Fuck that ExFriend. I would honestly jump at the chance to be your friend in RL. You are a good egg. It comes across in every syllable you type.

Every single decision you've made has been a blinder. Every one. And I only wish I had your courage, grace and dignity.

I am going to have a late NE resolution to be more like you, OP, and stop trying to people please. I'm going to download that book that was recommended in the 1st thread too but tbh, reading this thread is very empowering as you are brilliant.
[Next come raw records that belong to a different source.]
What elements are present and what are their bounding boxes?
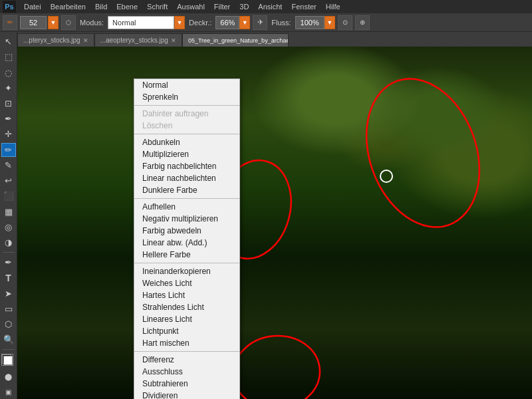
eraser-tool[interactable]: ⬛ xyxy=(1,189,16,203)
color-swatch-container xyxy=(1,354,13,366)
tab-1[interactable]: ...pteryx_stocks.jpg ✕ xyxy=(17,33,94,47)
dd-strahlendes-licht[interactable]: Strahlendes Licht xyxy=(134,301,239,313)
toolbar-divider2 xyxy=(3,349,15,350)
move-tool[interactable]: ↖ xyxy=(1,35,16,49)
toolbar-divider1 xyxy=(3,252,15,253)
color-swatches[interactable] xyxy=(1,354,16,368)
dd-negativ-multiplizieren[interactable]: Negativ multiplizieren xyxy=(134,213,239,225)
deckr-input[interactable]: 66% xyxy=(215,16,239,29)
shape-tool[interactable]: ▭ xyxy=(1,302,16,316)
dd-ausschluss[interactable]: Ausschluss xyxy=(134,366,239,378)
clone-stamp-tool[interactable]: ✎ xyxy=(1,158,16,172)
menu-bearbeiten[interactable]: Bearbeiten xyxy=(47,2,90,11)
dd-abdunkeln[interactable]: Abdunkeln xyxy=(134,136,239,148)
lasso-tool[interactable]: ◌ xyxy=(1,65,16,79)
dd-subtrahieren[interactable]: Subtrahieren xyxy=(134,378,239,390)
history-brush-tool[interactable]: ↩ xyxy=(1,174,16,188)
dd-hellere-farbe[interactable]: Hellere Farbe xyxy=(134,249,239,261)
tab-bar: ...pteryx_stocks.jpg ✕ ...aeopteryx_stoc… xyxy=(17,32,532,47)
menu-auswahl[interactable]: Auswahl xyxy=(173,2,209,11)
fluss-label: Fluss: xyxy=(271,19,291,27)
menu-schrift[interactable]: Schrift xyxy=(143,2,172,11)
content-area: ...pteryx_stocks.jpg ✕ ...aeopteryx_stoc… xyxy=(17,32,532,399)
airbrush-icon[interactable]: ✈ xyxy=(253,15,267,30)
menu-bild[interactable]: Bild xyxy=(91,2,111,11)
dd-aufhellen[interactable]: Aufhellen xyxy=(134,201,239,213)
dd-sep-5 xyxy=(134,351,239,352)
modus-label: Modus: xyxy=(80,19,104,27)
top-toolbar: ✏ 52 ▼ ⬡ Modus: Normal ▼ Deckr.: 66% ▼ ✈… xyxy=(0,13,532,32)
menu-3d[interactable]: 3D xyxy=(235,2,253,11)
select-tool[interactable]: ⬚ xyxy=(1,50,16,64)
clone-icon[interactable]: ⊕ xyxy=(355,15,370,30)
tab-close-1[interactable]: ✕ xyxy=(83,37,88,44)
blend-mode-dropdown[interactable]: Normal Sprenkeln Dahinter auftragen Lösc… xyxy=(134,78,240,399)
deckr-label: Deckr.: xyxy=(189,19,211,27)
dd-lichtpunkt[interactable]: Lichtpunkt xyxy=(134,325,239,337)
eyedropper-tool[interactable]: ✒ xyxy=(1,112,16,126)
dd-multiplizieren[interactable]: Multiplizieren xyxy=(134,148,239,160)
tab-2[interactable]: ...aeopteryx_stocks.jpg ✕ xyxy=(94,33,182,47)
dd-farbig-nachbelichten[interactable]: Farbig nachbelichten xyxy=(134,160,239,172)
dd-dahinter: Dahinter auftragen xyxy=(134,108,239,120)
quick-select-tool[interactable]: ✦ xyxy=(1,81,16,95)
path-select-tool[interactable]: ➤ xyxy=(1,287,16,301)
blend-mode-dropdown-arrow[interactable]: ▼ xyxy=(174,16,185,29)
ps-logo: Ps xyxy=(3,1,16,13)
dd-normal[interactable]: Normal xyxy=(134,79,239,91)
menu-filter[interactable]: Filter xyxy=(210,2,234,11)
dodge-tool[interactable]: ◑ xyxy=(1,235,16,249)
brush-size-dropdown[interactable]: ▼ xyxy=(48,16,59,29)
menu-ansicht[interactable]: Ansicht xyxy=(254,2,286,11)
dd-sep-4 xyxy=(134,263,239,263)
dd-linear-abw[interactable]: Linear abw. (Add.) xyxy=(134,237,239,249)
brush-size-input[interactable]: 52 xyxy=(20,16,47,29)
dd-loschen: Löschen xyxy=(134,120,239,132)
menu-hilfe[interactable]: Hilfe xyxy=(322,2,344,11)
background-color[interactable] xyxy=(3,356,13,365)
tab-3[interactable]: 05_Tree_in_green_Nature_by_archaeopteryx… xyxy=(182,33,289,47)
brush-tool[interactable]: ✏ xyxy=(1,143,16,157)
dd-sep-3 xyxy=(134,198,239,199)
pen-tool[interactable]: ✒ xyxy=(1,255,16,269)
dd-hartes-licht[interactable]: Hartes Licht xyxy=(134,289,239,301)
zoom-tool[interactable]: 🔍 xyxy=(1,332,16,346)
dd-farbig-abwedeln[interactable]: Farbig abwedeln xyxy=(134,225,239,237)
dd-dunklere-farbe[interactable]: Dunklere Farbe xyxy=(134,184,239,196)
blur-tool[interactable]: ◎ xyxy=(1,220,16,234)
dd-sep-2 xyxy=(134,134,239,134)
crop-tool[interactable]: ⊡ xyxy=(1,96,16,110)
menu-bar: Ps Datei Bearbeiten Bild Ebene Schrift A… xyxy=(0,0,532,13)
tablet-pressure-icon[interactable]: ⊙ xyxy=(338,15,352,30)
main-area: ↖ ⬚ ◌ ✦ ⊡ ✒ ✛ ✏ ✎ ↩ ⬛ ▦ ◎ ◑ ✒ T ➤ ▭ ⬡ 🔍 … xyxy=(0,32,532,399)
heal-tool[interactable]: ✛ xyxy=(1,127,16,141)
dd-weiches-licht[interactable]: Weiches Licht xyxy=(134,277,239,289)
dd-linear-nachbelichten[interactable]: Linear nachbelichten xyxy=(134,172,239,184)
gradient-tool[interactable]: ▦ xyxy=(1,204,16,218)
blend-mode-select[interactable]: Normal xyxy=(108,16,174,29)
dd-hart-mischen[interactable]: Hart mischen xyxy=(134,337,239,349)
fluss-dropdown-arrow[interactable]: ▼ xyxy=(325,16,335,29)
deckr-dropdown-arrow[interactable]: ▼ xyxy=(239,16,250,29)
fluss-input[interactable]: 100% xyxy=(295,16,325,29)
text-tool[interactable]: T xyxy=(1,271,16,285)
canvas-area: Normal Sprenkeln Dahinter auftragen Lösc… xyxy=(17,47,532,399)
brush-tool-icon[interactable]: ✏ xyxy=(3,15,17,30)
3d-tool[interactable]: ⬡ xyxy=(1,317,16,331)
dd-sep-1 xyxy=(134,105,239,106)
dd-lineares-licht[interactable]: Lineares Licht xyxy=(134,313,239,325)
tree-layer xyxy=(17,47,532,399)
dd-differenz[interactable]: Differenz xyxy=(134,354,239,366)
brush-preset-icon[interactable]: ⬡ xyxy=(61,15,76,30)
menu-ebene[interactable]: Ebene xyxy=(112,2,142,11)
tab-close-2[interactable]: ✕ xyxy=(171,37,176,44)
brush-cursor xyxy=(380,170,393,183)
menu-datei[interactable]: Datei xyxy=(20,2,45,11)
dd-dividieren[interactable]: Dividieren xyxy=(134,390,239,399)
screen-mode-tool[interactable]: ▣ xyxy=(1,385,16,399)
dd-sprenkeln[interactable]: Sprenkeln xyxy=(134,91,239,103)
dd-ineinander[interactable]: Ineinanderkopieren xyxy=(134,265,239,277)
left-toolbar: ↖ ⬚ ◌ ✦ ⊡ ✒ ✛ ✏ ✎ ↩ ⬛ ▦ ◎ ◑ ✒ T ➤ ▭ ⬡ 🔍 … xyxy=(0,32,17,399)
menu-fenster[interactable]: Fenster xyxy=(287,2,320,11)
quick-mask-tool[interactable]: ⬤ xyxy=(1,370,16,384)
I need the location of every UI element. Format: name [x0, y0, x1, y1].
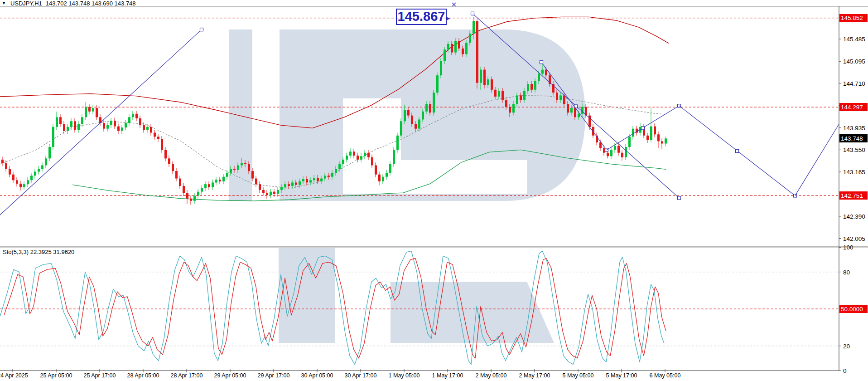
- quotes-ohlc-label: 143.702 143.748 143.690 143.748: [46, 0, 136, 7]
- price-tick-label: 145.485: [843, 36, 865, 43]
- time-tick-label: 29 Apr 05:00: [214, 372, 246, 379]
- time-axis[interactable]: 24 Apr 202525 Apr 05:0025 Apr 17:0028 Ap…: [0, 371, 839, 381]
- time-tick-label: 30 Apr 05:00: [301, 372, 333, 379]
- time-tick-label: 25 Apr 05:00: [40, 372, 72, 379]
- time-tick-label: 24 Apr 2025: [0, 372, 28, 379]
- stoch-tick-label: 20: [843, 342, 850, 349]
- price-tick-label: 143.550: [843, 147, 865, 153]
- chart-canvas[interactable]: [0, 0, 868, 381]
- current-price-badge: 143.748: [839, 134, 868, 142]
- price-axis[interactable]: 145.485145.095144.710144.325143.935143.5…: [839, 0, 868, 381]
- time-tick-label: 1 May 05:00: [389, 372, 420, 379]
- stoch-tick-label: 100: [843, 244, 854, 251]
- time-tick-label: 1 May 17:00: [432, 372, 463, 379]
- time-tick-label: 6 May 05:00: [650, 372, 681, 379]
- time-tick-label: 5 May 17:00: [606, 372, 637, 379]
- time-tick-label: 5 May 05:00: [563, 372, 594, 379]
- price-tick-label: 142.005: [843, 235, 865, 242]
- price-tick-label: 143.935: [843, 124, 865, 131]
- level-price-badge: 145.852: [839, 14, 868, 22]
- time-tick-label: 2 May 17:00: [519, 372, 550, 379]
- stoch-tick-label: 80: [843, 269, 850, 275]
- terminal-chart-window: ▼ USDJPY,H1 143.702 143.748 143.690 143.…: [0, 0, 868, 381]
- stochastic-d-value: 31.9620: [53, 249, 74, 255]
- chart-header: ▼ USDJPY,H1 143.702 143.748 143.690 143.…: [2, 0, 136, 6]
- time-tick-label: 30 Apr 17:00: [345, 372, 377, 379]
- time-tick-label: 28 Apr 17:00: [171, 372, 203, 379]
- stoch-level-badge: 50.0000: [839, 305, 868, 313]
- stochastic-name: Sto(5,3,3): [3, 249, 29, 255]
- time-tick-label: 28 Apr 05:00: [127, 372, 159, 379]
- level-price-badge: 144.297: [839, 103, 868, 111]
- stochastic-k-value: 22.3925: [30, 249, 52, 255]
- time-tick-label: 25 Apr 17:00: [84, 372, 116, 379]
- time-tick-label: 29 Apr 17:00: [258, 372, 290, 379]
- price-tick-label: 145.095: [843, 58, 865, 65]
- stochastic-indicator-label: Sto(5,3,3) 22.3925 31.9620: [3, 249, 74, 255]
- symbol-dropdown-icon[interactable]: ▼: [2, 1, 6, 5]
- price-text-label-object[interactable]: 145.867: [396, 9, 447, 25]
- price-tick-label: 144.710: [843, 80, 865, 87]
- stoch-tick-label: 0: [843, 367, 847, 374]
- time-tick-label: 2 May 05:00: [476, 372, 507, 379]
- symbol-period-label: USDJPY,H1: [10, 0, 42, 7]
- level-price-badge: 142.751: [839, 191, 868, 200]
- price-tick-label: 143.165: [843, 169, 865, 176]
- price-tick-label: 142.390: [843, 213, 865, 220]
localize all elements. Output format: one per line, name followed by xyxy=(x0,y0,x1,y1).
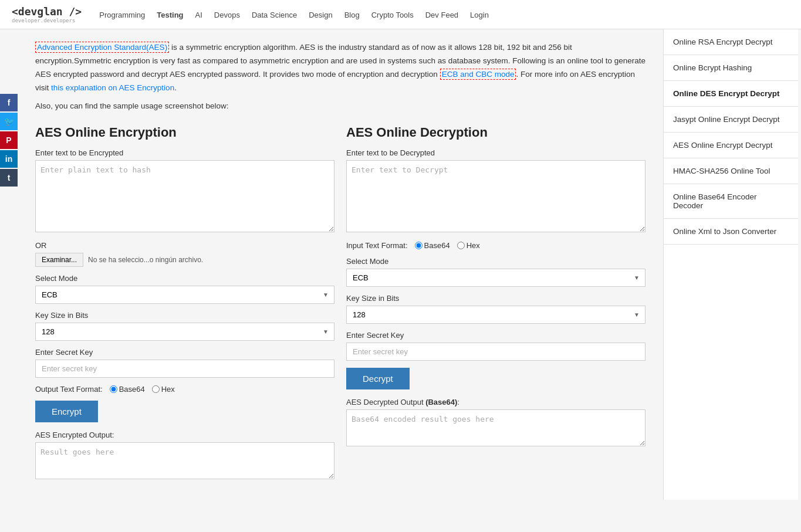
encrypt-column: AES Online Encryption Enter text to be E… xyxy=(35,125,334,488)
tumblr-button[interactable]: t xyxy=(0,169,18,187)
output-format-hex-label[interactable]: Hex xyxy=(152,385,175,394)
input-format-hex-label[interactable]: Hex xyxy=(457,241,480,250)
also-text: Also, you can find the sample usage scre… xyxy=(35,100,645,113)
encrypt-text-label: Enter text to be Encrypted xyxy=(35,148,334,157)
decrypt-secretkey-input[interactable] xyxy=(346,343,645,361)
encrypt-secretkey-group: Enter Secret Key xyxy=(35,348,334,378)
decrypt-title: AES Online Decryption xyxy=(346,125,645,140)
twitter-button[interactable]: 🐦 xyxy=(0,113,18,130)
two-columns: AES Online Encryption Enter text to be E… xyxy=(35,125,645,488)
nav-dev-feed[interactable]: Dev Feed xyxy=(425,11,458,19)
navbar: <devglan /> developer.developers Program… xyxy=(0,0,801,29)
nav-testing[interactable]: Testing xyxy=(157,11,183,19)
encrypt-button[interactable]: Encrypt xyxy=(35,401,98,422)
output-format-base64-radio[interactable] xyxy=(110,385,117,393)
nav-crypto-tools[interactable]: Crypto Tools xyxy=(371,11,414,19)
output-format-label: Output Text Format: xyxy=(35,385,103,394)
sidebar-item-bcrypt[interactable]: Online Bcrypt Hashing xyxy=(664,55,798,81)
decrypt-mode-select[interactable]: ECB CBC CTR CFB OFB xyxy=(346,269,645,287)
input-format-base64-radio[interactable] xyxy=(415,242,423,249)
file-upload-row: Examinar... No se ha seleccio...o ningún… xyxy=(35,253,334,267)
brand-subtitle: developer.developers xyxy=(12,18,82,23)
sidebar-item-rsa[interactable]: Online RSA Encrypt Decrypt xyxy=(664,29,798,55)
decrypt-output-group: AES Decrypted Output (Base64): xyxy=(346,398,645,448)
decrypt-keysize-label: Key Size in Bits xyxy=(346,294,645,303)
nav-blog[interactable]: Blog xyxy=(344,11,360,19)
input-format-base64-label[interactable]: Base64 xyxy=(415,241,450,250)
brand-logo[interactable]: <devglan /> developer.developers xyxy=(12,5,82,23)
decrypt-column: AES Online Decryption Enter text to be D… xyxy=(346,125,645,488)
decrypt-keysize-group: Key Size in Bits 128 192 256 xyxy=(346,294,645,324)
encrypt-text-input[interactable] xyxy=(35,160,334,232)
decrypt-text-group: Enter text to be Decrypted xyxy=(346,148,645,234)
input-format-hex-radio[interactable] xyxy=(457,242,465,249)
nav-design[interactable]: Design xyxy=(309,11,332,19)
sidebar-item-jasypt[interactable]: Jasypt Online Encrypt Decrypt xyxy=(664,107,798,133)
encrypt-output-group: AES Encrypted Output: xyxy=(35,431,334,481)
facebook-button[interactable]: f xyxy=(0,94,18,111)
sidebar-item-des[interactable]: Online DES Encrypt Decrypt xyxy=(664,81,798,107)
nav-links: Programming Testing AI Devops Data Scien… xyxy=(99,10,489,19)
encrypt-secretkey-input[interactable] xyxy=(35,360,334,378)
decrypt-secretkey-group: Enter Secret Key xyxy=(346,331,645,361)
ecb-cbc-link[interactable]: ECB and CBC mode xyxy=(440,69,516,80)
file-label: No se ha seleccio...o ningún archivo. xyxy=(88,256,203,264)
or-label: OR xyxy=(35,241,334,250)
decrypt-mode-label: Select Mode xyxy=(346,257,645,266)
decrypt-keysize-select-container: 128 192 256 xyxy=(346,306,645,324)
encrypt-output-textarea[interactable] xyxy=(35,442,334,479)
output-format-hex-radio[interactable] xyxy=(152,385,160,393)
encrypt-mode-label: Select Mode xyxy=(35,274,334,283)
encrypt-output-format-group: Output Text Format: Base64 Hex xyxy=(35,385,334,394)
content-area: Advanced Encryption Standard(AES) is a s… xyxy=(18,29,663,500)
nav-programming[interactable]: Programming xyxy=(99,11,145,19)
encrypt-title: AES Online Encryption xyxy=(35,125,334,140)
nav-devops[interactable]: Devops xyxy=(214,11,240,19)
encrypt-keysize-select-container: 128 192 256 xyxy=(35,323,334,341)
aes-explanation-link[interactable]: this explanation on AES Encryption xyxy=(51,83,174,92)
decrypt-text-input[interactable] xyxy=(346,160,645,232)
encrypt-output-label: AES Encrypted Output: xyxy=(35,431,334,439)
encrypt-mode-group: Select Mode ECB CBC CTR CFB OFB xyxy=(35,274,334,304)
decrypt-mode-select-container: ECB CBC CTR CFB OFB xyxy=(346,269,645,287)
main-wrapper: Advanced Encryption Standard(AES) is a s… xyxy=(18,29,801,500)
input-format-label: Input Text Format: xyxy=(346,241,408,250)
decrypt-output-textarea[interactable] xyxy=(346,409,645,446)
decrypt-button[interactable]: Decrypt xyxy=(346,368,410,389)
social-sidebar: f 🐦 P in t xyxy=(0,94,18,188)
sidebar-item-aes[interactable]: AES Online Encrypt Decrypt xyxy=(664,133,798,158)
encrypt-secretkey-label: Enter Secret Key xyxy=(35,348,334,357)
decrypt-output-label: AES Decrypted Output (Base64): xyxy=(346,398,645,406)
right-sidebar: Online RSA Encrypt Decrypt Online Bcrypt… xyxy=(663,29,798,500)
decrypt-secretkey-label: Enter Secret Key xyxy=(346,331,645,340)
encrypt-keysize-group: Key Size in Bits 128 192 256 xyxy=(35,311,334,341)
decrypt-keysize-select[interactable]: 128 192 256 xyxy=(346,306,645,324)
sidebar-item-hmac[interactable]: HMAC-SHA256 Online Tool xyxy=(664,158,798,184)
aes-link[interactable]: Advanced Encryption Standard(AES) xyxy=(35,42,169,53)
pinterest-button[interactable]: P xyxy=(0,131,18,149)
encrypt-text-group: Enter text to be Encrypted xyxy=(35,148,334,234)
output-format-base64-label[interactable]: Base64 xyxy=(110,385,145,394)
file-browse-button[interactable]: Examinar... xyxy=(35,253,83,267)
encrypt-mode-select[interactable]: ECB CBC CTR CFB OFB xyxy=(35,286,334,304)
decrypt-text-label: Enter text to be Decrypted xyxy=(346,148,645,157)
nav-login[interactable]: Login xyxy=(470,11,489,19)
nav-data-science[interactable]: Data Science xyxy=(252,11,297,19)
intro-text-3: . xyxy=(174,83,177,92)
encrypt-keysize-select[interactable]: 128 192 256 xyxy=(35,323,334,341)
intro-text: Advanced Encryption Standard(AES) is a s… xyxy=(35,41,645,113)
sidebar-item-base64[interactable]: Online Base64 Encoder Decoder xyxy=(664,184,798,219)
encrypt-mode-select-container: ECB CBC CTR CFB OFB xyxy=(35,286,334,304)
linkedin-button[interactable]: in xyxy=(0,150,18,168)
sidebar-item-xml-json[interactable]: Online Xml to Json Converter xyxy=(664,219,798,245)
nav-ai[interactable]: AI xyxy=(195,11,202,19)
decrypt-input-format-group: Input Text Format: Base64 Hex xyxy=(346,241,645,250)
decrypt-mode-group: Select Mode ECB CBC CTR CFB OFB xyxy=(346,257,645,287)
encrypt-keysize-label: Key Size in Bits xyxy=(35,311,334,320)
So is your mature and wonderful DD. You must be so bloody proud of her. What a star.

Maybe DD could invite another friend to go to the club with her for a bit... Obvs not another friend who turns out to have a collosal cunt for a mum.

You are amazing. Star

IJustCantDeal · 24/01/2020 23:57

If your daughter has Snapchat or Facebook it may show whether they actually walked or not kids broadcast everything these days. They sound like the type to do exactly this to beg sympathy.

I wouldn’t put it past cf to make her daughter walk just so she can say they did. Pretty certain it was the mother’s plan all along to make you look horrid.
Ignore them.

BumblePan · 25/01/2020 00:02

OP, I am shocked at the progression of the bullying. You clearly stated that you couldn't collect her dd but she kept bullying you into it. Your Oh is 100% right. I am glad to hear that you have their support.
Please dont let this take up too much head space. Do something you love to take your mind off this situation. I feel sad for you when I saw the late night updates. It's such a stress but you need to try switch off and be good to yourself.
You sound like a lovely caring mum for doing this for two years!